The Open Language Archives Community

A Symposium at the 76th Annual Meeting of the Linguistic Society of America, San Francisco, 3-6 January 2002

Convened by Steven Bird (University of Pennsylvania) and Gary Simons (SIL International)

Materials from the Launch

  1. [ pdf | ppt ] Gary Simons: The Seven Pillars of Open Language Archiving
  2. [ pdf | ppt ] Helen Dry and Anthony Aristar: OLAC and Linguist List
  3. [ pdf | ppt ] Megan Crowhurst: Web Based Archiving as a Tool for Language Preservation and Maintenance
  4. [ pdf | ppt ] Chu-Ren Huang: Language Archives and Linguistic Anchoring of Digital Archives
  5. [ pdf | ppt ] Mark Liberman: Legal, Ethical and Policy Issues Concerning the Recording and Publication of Primary Language Materials
  6. [ pdf | ppt ] Gary Holton: Creating an OLAC Data Provider at ANLC
  7. [ pdf | ppt ] Steven Bird: Getting Involved in OLAC

2-page handout


The goals of the symposium were to disseminate the OLAC vision to the linguistics community, and to encourage linguists to archive and publish primary language documentation using archival formats.

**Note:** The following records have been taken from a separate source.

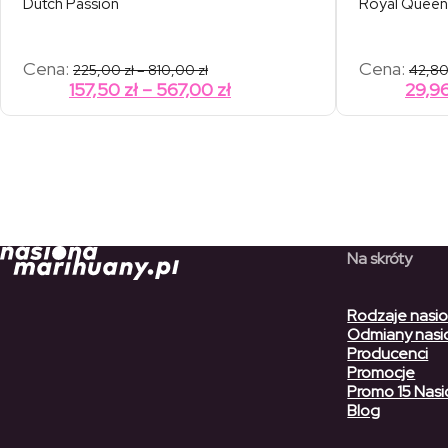
Dutch Passion
Royal Queen
Zakres
Cena:
Cena:
225,00
zł
–
810,00
zł
42,8
cen:
Zakres
157,50
zł
–
567,00
zł
29,9
od
cen:
225,00 zł
od
do
810,00 zł
157,50 zł
do
567,00 zł
Na skróty
Rodzaje nasi
Odmiany nasi
Producenci
Promocje
Promo 15 Nasi
Blog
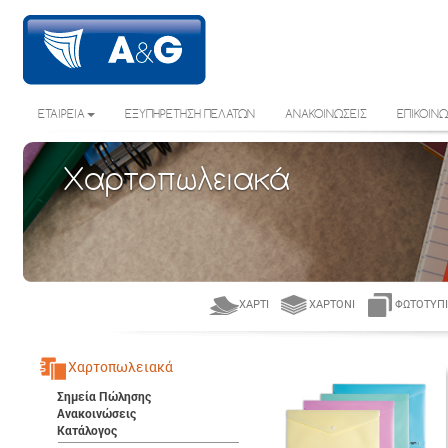
ΕΤΑΙΡΕΙΑ
ΕΞΥΠΗΡΕΤΗΣΗ ΠΕΛΑΤΩΝ
ΑΝΑΚΟΙΝΩΣΕΙΣ
ΕΠΙΚΟΙΝΩ
Χαρτοπωλειακά
ΧΑΡΤΊ
ΧΑΡΤΌΝΙ
ΦΩΤΟΤΥΠΙ
Χαρτοπωλειακά
Σημεία Πώλησης
Ανακοινώσεις
Κατάλογος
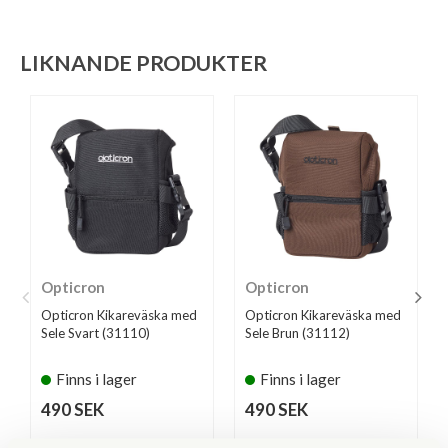
LIKNANDE PRODUKTER
Opticron
Opticron
Opticron Kikareväska med
Opticron Kikareväska med
Sele Svart (31110)
Sele Brun (31112)
Finns i lager
Finns i lager
490 SEK
490 SEK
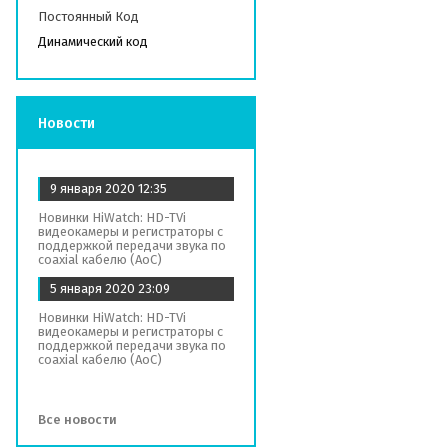
Постоянный Код
Динамический код
Новости
9 января 2020
12:35
Новинки HiWatch: HD-TVi
видеокамеры и регистраторы с
поддержкой передачи звука по
coaxial кабелю (AoC)
5 января 2020
23:09
Новинки HiWatch: HD-TVi
видеокамеры и регистраторы с
поддержкой передачи звука по
coaxial кабелю (AoC)
Все новости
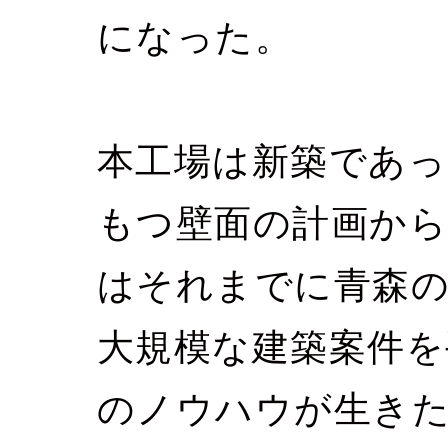
になった。
本工場は新築であっ
もつ壁面の計画か
はそれまでに青森の
大規模な建築案件を
のノウハウが生き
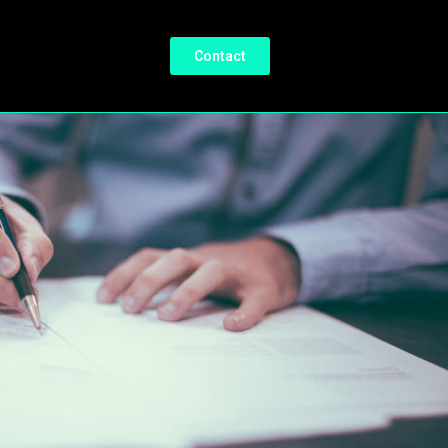
Contact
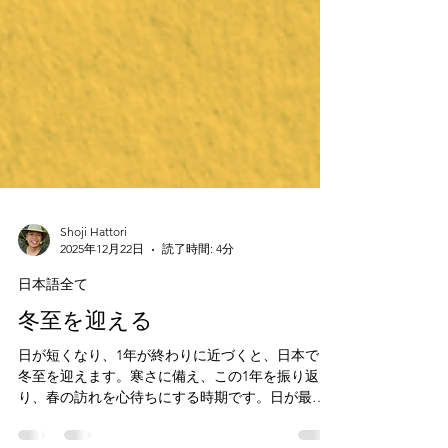
Shoji Hattori
2025年12月22日
読了時間: 4分
日本語全て
冬至を迎える
日が短くなり、1年が終わりに近づくと、日本では
冬至を迎えます。寒さに備え、この1年を振り返
り、春の訪れを心待ちにする時期です。日が最も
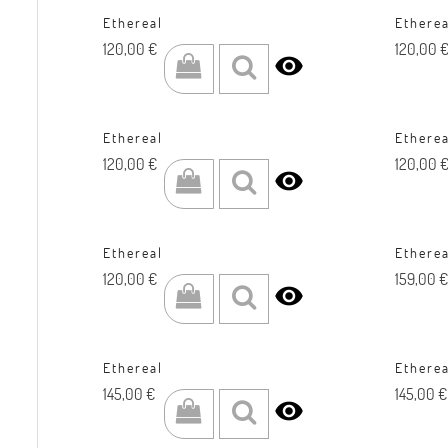
Ethereal
Etherea
Prezzo
Prezzo
120,00 €
120,00 

Ethereal
Etherea
Prezzo
Prezzo
120,00 €
120,00 

Ethereal
Etherea
Prezzo
Prezzo
120,00 €
159,00 €

Ethereal
Etherea
Prezzo
Prezzo
145,00 €
145,00 €

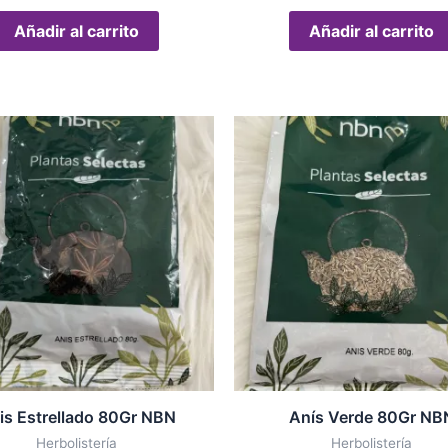
Añadir al carrito
Añadir al carrito
is Estrellado 80Gr NBN
Anís Verde 80Gr NB
Herbolistería
Herbolistería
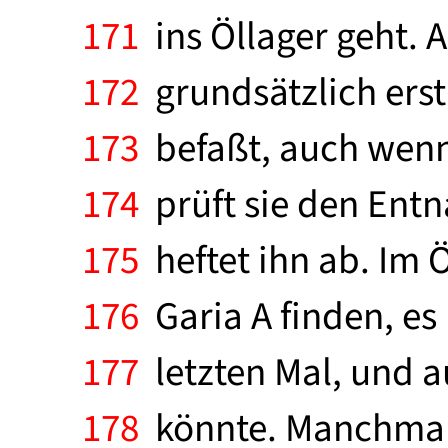
171
ins Öllager geht. A
172
grundsätzlich erst 
173
befaßt, auch wenn d
174
prüft sie den Ent
175
heftet ihn ab. Im 
176
Garia A finden, es
177
letzten Mal, und au
178
könnte. Manchmal 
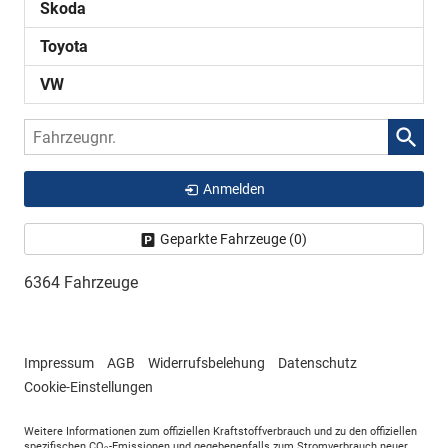
Skoda
Toyota
VW
Fahrzeugnr.
Anmelden
Geparkte Fahrzeuge (
0
)
6364 Fahrzeuge
Impressum
AGB
Widerrufsbelehung
Datenschutz
Cookie-Einstellungen
Weitere Informationen zum offiziellen Kraftstoffverbrauch und zu den offiziellen
spezifischen CO
-Emissionen und gegebenenfalls zum Stromverbrauch neuer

This meeting marked the public release of the OLAC specifications. Upon release these specifications were fixed for a one-year pilot period during which members of the wider community have been encouraged to participate by implementing the specifications for their own collections of material.

Presentations addressed the following questions:

  1. What is the Open Language Archives Community?
  2. Why is language archiving important?
  3. What does it take to participate in OLAC?

Discussion time was used to clarify the OLAC model and to identify and address any concerns raised by the audience. Substantive feedback will help to guide the future evolution of OLAC.


1. What is the Open Language Archives Community?

The Seven Pillars of Open Language Archiving (Gary Simons, SIL International). Digital archiving of language documentation and description on the World-Wide Web holds the promise of unparalleled access to language information. But if it is not done well, it also offers the specter of frustration and chaos on an unparalleled scale. This talk presents an executive summary of our vision for the kind of infrastructure that would unlock the promise. Special focus is given to the seven pillars on which such an infrastructure would be erected: DATA, TOOLS, ADVICE, GATEWAY, METADATA, REVIEW, and STANDARDS.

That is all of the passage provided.